| Prompt |
An acceptable response holds only the line containing "Interpreter Skills" and every line after it to the end of the records, each reproduced exactly.

| Information supplied |

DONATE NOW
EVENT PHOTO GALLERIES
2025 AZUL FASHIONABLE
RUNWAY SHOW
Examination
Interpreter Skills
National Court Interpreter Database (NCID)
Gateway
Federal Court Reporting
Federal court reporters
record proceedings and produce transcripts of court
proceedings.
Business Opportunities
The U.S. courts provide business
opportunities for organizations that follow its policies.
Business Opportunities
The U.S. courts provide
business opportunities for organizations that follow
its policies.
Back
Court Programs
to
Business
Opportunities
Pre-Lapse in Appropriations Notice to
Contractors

| Completed exercise |
Interpreter Skills
National Court Interpreter Database (NCID)
Gateway
Federal Court Reporting
Federal court reporters
record proceedings and produce transcripts of court
proceedings.
Business Opportunities
The U.S. courts provide business
opportunities for organizations that follow its policies.
Business Opportunities
The U.S. courts provide
business opportunities for organizations that follow
its policies.
Back
Court Programs
to
Business
Opportunities
Pre-Lapse in Appropriations Notice to
Contractors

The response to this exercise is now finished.